> [Task statement]
Lines from the one containing "Mühəndislik maşınlarının R&D, istehsal" to the end of the data below are to be restated exactly, with both ends included and nothing else.

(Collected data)
Start of Block

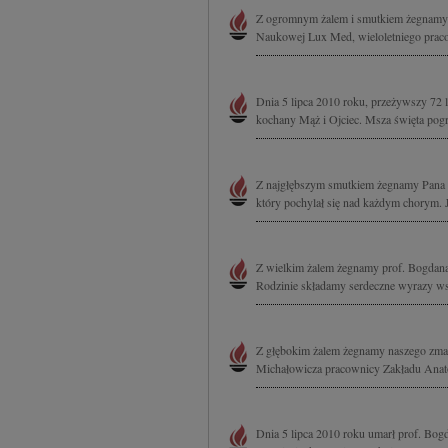
Z ogromnym żalem i smutkiem żegnamy 
Naukowej Lux Med, wieloletniego pracow
Dnia 5 lipca 2010 roku, przeżywszy 72 l
kochany Mąż i Ojciec. Msza święta pogr
Z najgłębszym smutkiem żegnamy Pana p
który pochylał się nad każdym chorym. 
Z wielkim żalem żegnamy prof. Bogdana 
Rodzinie składamy serdeczne wyrazy w
Z głębokim żalem żegnamy naszego zmar
Michałowicza pracownicy Zakładu Ana
Dnia 5 lipca 2010 roku umarł prof. Bogd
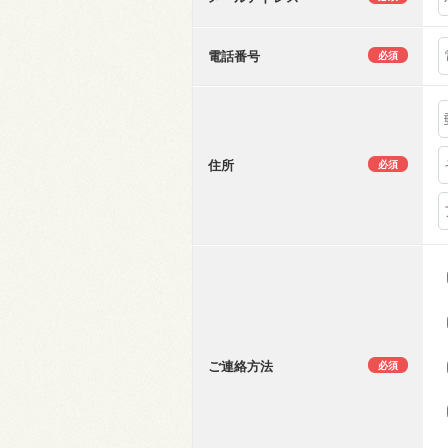
電話番号
必須
住所
必須
ご連絡方法
必須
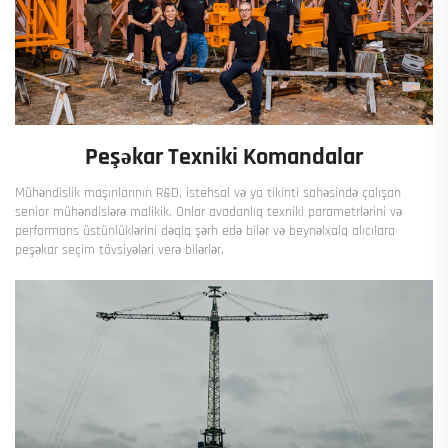
Peşəkar Texniki Komandalar
Mühəndislik maşınlarının R&D, istehsal və ya tikinti sahəsində çalışan
senior mühəndislərə malikik. Onlar avadanlıq texniki parametrlərini və
performans üstünlüklərini dəqiq şərh edə bilər və beynəlxalq alıcılara
peşəkar seçim tövsiyələri verə bilərlər.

End of Block

> [Answer space]
Mühəndislik maşınlarının R&D, istehsal və ya tikinti sahəsində çalışan
senior mühəndislərə malikik. Onlar avadanlıq texniki parametrlərini və
performans üstünlüklərini dəqiq şərh edə bilər və beynəlxalq alıcılara
peşəkar seçim tövsiyələri verə bilərlər.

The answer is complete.